This project shows you how to complete the Amazon Personalize workflow from start to finish with the AWS Java V2 SDK.
The project trains
two different models with the movie-lens dataset: one with the User-Personalization (aws-user-personalization
)
recipe for creating personalized recommendations for your users, and one with the
item-to-item similarities (aws-sims
) recipe to generate recommendations for items
that are similar to a given item.
Before you run the demo, set up the Java V2 SDK by following the steps here: https://docs.aws.amazon.com/sdk-for-java/latest/developer-guide/get-started.html. This demo assumes that you have set up your credentials in the credentials file in the .aws folder.
IMPORTANT
This project performs Amazon Personalize operations for the account and AWS Region for which you've specified credentials, and you may incur service charges by running them. See the Amazon Personalize Pricing page (https://aws.amazon.com/personalize/pricing/) for details about the charges you can expect for a given service and operation.

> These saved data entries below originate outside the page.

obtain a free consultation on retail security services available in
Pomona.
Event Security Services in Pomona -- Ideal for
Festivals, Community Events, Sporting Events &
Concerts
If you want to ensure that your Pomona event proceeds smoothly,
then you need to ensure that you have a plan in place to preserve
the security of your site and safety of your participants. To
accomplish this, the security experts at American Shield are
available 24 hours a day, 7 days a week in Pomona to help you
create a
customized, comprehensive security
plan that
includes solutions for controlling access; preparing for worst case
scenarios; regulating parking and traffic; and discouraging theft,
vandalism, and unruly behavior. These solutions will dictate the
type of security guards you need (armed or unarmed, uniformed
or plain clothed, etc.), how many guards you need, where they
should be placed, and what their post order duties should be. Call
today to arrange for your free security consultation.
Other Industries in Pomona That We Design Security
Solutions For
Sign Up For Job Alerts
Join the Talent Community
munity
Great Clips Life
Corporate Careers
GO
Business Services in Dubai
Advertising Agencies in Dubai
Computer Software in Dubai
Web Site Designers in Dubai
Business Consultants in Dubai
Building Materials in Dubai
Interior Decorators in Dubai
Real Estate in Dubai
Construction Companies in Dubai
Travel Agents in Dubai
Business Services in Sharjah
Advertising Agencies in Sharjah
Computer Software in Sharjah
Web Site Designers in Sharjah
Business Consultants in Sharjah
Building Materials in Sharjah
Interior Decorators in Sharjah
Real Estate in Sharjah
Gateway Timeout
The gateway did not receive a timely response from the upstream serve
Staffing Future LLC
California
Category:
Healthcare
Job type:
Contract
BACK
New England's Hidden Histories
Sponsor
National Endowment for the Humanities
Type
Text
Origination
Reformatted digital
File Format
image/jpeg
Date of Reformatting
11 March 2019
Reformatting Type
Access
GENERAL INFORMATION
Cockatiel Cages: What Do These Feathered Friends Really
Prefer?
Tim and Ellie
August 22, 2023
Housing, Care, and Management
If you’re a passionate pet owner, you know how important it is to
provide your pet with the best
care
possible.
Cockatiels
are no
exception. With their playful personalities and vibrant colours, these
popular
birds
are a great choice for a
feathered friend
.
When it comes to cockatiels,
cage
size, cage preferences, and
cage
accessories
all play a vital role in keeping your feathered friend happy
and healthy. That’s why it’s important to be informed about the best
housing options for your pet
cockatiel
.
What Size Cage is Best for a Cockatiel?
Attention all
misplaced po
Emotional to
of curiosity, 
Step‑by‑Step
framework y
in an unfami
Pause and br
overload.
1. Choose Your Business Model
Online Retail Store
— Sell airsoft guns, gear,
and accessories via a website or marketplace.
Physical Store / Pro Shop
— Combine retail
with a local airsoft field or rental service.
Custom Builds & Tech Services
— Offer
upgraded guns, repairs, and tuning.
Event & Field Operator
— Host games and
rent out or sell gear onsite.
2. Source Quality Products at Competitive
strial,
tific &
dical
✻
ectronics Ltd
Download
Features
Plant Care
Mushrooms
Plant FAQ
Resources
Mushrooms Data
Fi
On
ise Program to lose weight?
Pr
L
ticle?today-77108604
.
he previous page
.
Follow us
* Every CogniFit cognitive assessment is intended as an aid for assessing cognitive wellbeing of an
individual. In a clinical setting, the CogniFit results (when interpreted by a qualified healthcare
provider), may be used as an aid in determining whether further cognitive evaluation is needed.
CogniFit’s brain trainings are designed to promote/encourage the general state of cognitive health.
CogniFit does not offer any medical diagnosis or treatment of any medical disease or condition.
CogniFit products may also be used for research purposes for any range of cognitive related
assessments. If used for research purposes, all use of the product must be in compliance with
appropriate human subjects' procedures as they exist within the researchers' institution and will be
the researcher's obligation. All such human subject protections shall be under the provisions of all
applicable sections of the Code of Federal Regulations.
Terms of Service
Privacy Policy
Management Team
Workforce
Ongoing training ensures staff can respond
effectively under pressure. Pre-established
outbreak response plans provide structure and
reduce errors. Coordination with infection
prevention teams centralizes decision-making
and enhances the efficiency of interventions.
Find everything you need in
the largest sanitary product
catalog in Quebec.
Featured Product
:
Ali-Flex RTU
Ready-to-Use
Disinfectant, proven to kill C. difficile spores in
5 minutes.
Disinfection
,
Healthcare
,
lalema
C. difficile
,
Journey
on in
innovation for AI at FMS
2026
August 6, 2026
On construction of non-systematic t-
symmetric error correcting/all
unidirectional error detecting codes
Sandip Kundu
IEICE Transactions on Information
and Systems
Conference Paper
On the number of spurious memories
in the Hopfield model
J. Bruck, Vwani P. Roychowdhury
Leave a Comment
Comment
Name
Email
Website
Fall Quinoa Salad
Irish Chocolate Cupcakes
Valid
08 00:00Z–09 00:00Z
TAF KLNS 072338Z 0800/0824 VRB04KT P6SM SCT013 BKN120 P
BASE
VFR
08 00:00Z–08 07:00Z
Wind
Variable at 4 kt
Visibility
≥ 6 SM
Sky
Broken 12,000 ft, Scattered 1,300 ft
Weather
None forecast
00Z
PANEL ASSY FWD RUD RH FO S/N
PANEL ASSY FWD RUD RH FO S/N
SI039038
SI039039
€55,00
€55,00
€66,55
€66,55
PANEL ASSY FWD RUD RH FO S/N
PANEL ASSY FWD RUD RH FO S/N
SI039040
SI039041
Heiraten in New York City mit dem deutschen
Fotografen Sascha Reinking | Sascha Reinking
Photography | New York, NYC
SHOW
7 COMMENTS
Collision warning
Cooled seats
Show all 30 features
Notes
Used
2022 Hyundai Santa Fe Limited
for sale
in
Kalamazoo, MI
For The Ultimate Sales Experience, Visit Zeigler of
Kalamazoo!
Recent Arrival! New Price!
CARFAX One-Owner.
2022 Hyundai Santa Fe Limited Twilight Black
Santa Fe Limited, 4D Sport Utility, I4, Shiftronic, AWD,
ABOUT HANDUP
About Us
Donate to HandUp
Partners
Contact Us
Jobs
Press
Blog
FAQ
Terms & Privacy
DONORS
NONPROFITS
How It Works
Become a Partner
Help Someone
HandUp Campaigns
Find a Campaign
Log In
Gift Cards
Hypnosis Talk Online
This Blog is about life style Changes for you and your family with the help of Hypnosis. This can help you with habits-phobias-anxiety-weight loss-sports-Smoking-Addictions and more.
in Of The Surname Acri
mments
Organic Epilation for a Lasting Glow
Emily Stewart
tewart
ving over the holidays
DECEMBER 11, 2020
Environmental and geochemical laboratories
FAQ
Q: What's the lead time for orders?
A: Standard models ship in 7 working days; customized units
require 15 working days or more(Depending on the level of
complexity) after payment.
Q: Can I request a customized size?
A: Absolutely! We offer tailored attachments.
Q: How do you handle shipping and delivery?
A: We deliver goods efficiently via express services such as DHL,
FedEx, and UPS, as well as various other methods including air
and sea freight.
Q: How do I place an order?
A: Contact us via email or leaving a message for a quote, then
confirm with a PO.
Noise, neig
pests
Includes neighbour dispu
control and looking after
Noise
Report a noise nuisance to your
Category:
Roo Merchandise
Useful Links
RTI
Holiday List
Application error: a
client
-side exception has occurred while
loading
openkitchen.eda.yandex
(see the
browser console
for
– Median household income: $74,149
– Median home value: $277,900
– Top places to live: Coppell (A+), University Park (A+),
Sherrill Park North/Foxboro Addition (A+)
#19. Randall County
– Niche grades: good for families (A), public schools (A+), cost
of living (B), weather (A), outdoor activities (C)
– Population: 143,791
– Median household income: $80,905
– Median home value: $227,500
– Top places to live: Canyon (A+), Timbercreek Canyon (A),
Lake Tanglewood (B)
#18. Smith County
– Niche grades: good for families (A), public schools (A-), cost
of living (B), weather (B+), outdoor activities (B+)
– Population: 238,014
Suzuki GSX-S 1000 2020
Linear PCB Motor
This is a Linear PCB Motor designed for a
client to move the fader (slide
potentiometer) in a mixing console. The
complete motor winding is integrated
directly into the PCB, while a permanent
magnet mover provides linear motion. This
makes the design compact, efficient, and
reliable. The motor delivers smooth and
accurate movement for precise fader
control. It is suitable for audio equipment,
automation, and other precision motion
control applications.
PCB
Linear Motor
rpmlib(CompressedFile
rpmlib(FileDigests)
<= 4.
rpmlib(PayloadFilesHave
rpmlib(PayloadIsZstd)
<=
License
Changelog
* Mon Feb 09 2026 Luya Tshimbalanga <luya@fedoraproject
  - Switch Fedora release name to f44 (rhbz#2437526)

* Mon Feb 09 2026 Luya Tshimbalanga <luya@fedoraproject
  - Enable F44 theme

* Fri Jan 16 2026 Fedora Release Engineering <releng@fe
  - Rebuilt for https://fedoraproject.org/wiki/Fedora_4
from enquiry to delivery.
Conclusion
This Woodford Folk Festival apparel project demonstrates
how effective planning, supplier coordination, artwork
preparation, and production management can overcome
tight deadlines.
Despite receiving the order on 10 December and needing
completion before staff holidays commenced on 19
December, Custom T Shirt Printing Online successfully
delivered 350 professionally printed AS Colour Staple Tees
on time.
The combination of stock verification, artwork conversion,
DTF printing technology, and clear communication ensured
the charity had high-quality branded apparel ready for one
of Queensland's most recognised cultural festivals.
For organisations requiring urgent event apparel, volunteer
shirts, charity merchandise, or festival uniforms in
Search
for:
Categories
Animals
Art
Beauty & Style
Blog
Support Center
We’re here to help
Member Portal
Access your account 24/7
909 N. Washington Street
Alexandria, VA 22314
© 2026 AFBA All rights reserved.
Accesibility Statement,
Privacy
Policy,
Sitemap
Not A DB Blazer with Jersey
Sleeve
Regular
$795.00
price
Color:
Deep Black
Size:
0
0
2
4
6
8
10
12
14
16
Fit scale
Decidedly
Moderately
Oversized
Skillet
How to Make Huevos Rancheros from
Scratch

Some operations perform destructive operations on Amazon Personalize resources, such as deleting an Amazon Personalize Campaign, or an Amazon Personalize dataset. Be very careful when running an operation that may delete or modify resources in your account. It's best to create separate test-only resources when experimenting with these examples.
To run the demo, do the following
- Install a java application server, such as Tomcat.
- Name your project and set your region by modifying the following variables in the PersonalizeDemoOnMovieLens20M.java file:
private static final String PREFIX = "your-project-name-here";
private static final Region region = Region.US_EAST_1;
- Build and run PersonalizeDemoOnMovieLens20M.
This project shows you how to create the following Amazon Personalize components with the AWS Java V2 SDK:
Data import
- Create Amazon Personalize schemas, dataset groups, datasets and dataset import jobs.
- Import user interactions data in real time with the
PutEvents
API operation.
Training
Create solutions and solution versions for the following recipes:
- User-Personalization (
aws-user-personalization
) recipe. - Item-to-item similarities (
aws-sims
) recipe.
Model deployment and recommendations
- Create campaigns to deploy each solution version
- Generate and display real-time recommendations.
This project does not include the following:
- Adding items and users in real-time using put APIs.
- Creating and using filters to filter recommendations.
personalized-ranking
andpopularity-count
recipes.- Using contextual metadata in training or recommendations.
- Exporting datasets to an Amazon S3 bucket.
Additional features include the following:
- The code is idempotent. You can terminate and execute it repeatedly, and it will resume from its last state.
- The code is decoupled from the DatasetProvider class. You can provide a new implementation of this class.
- The code provides two higher level APIs - createAndWaitForResource() and deleteResource() - which are blocking APIs and do their work before returning the control.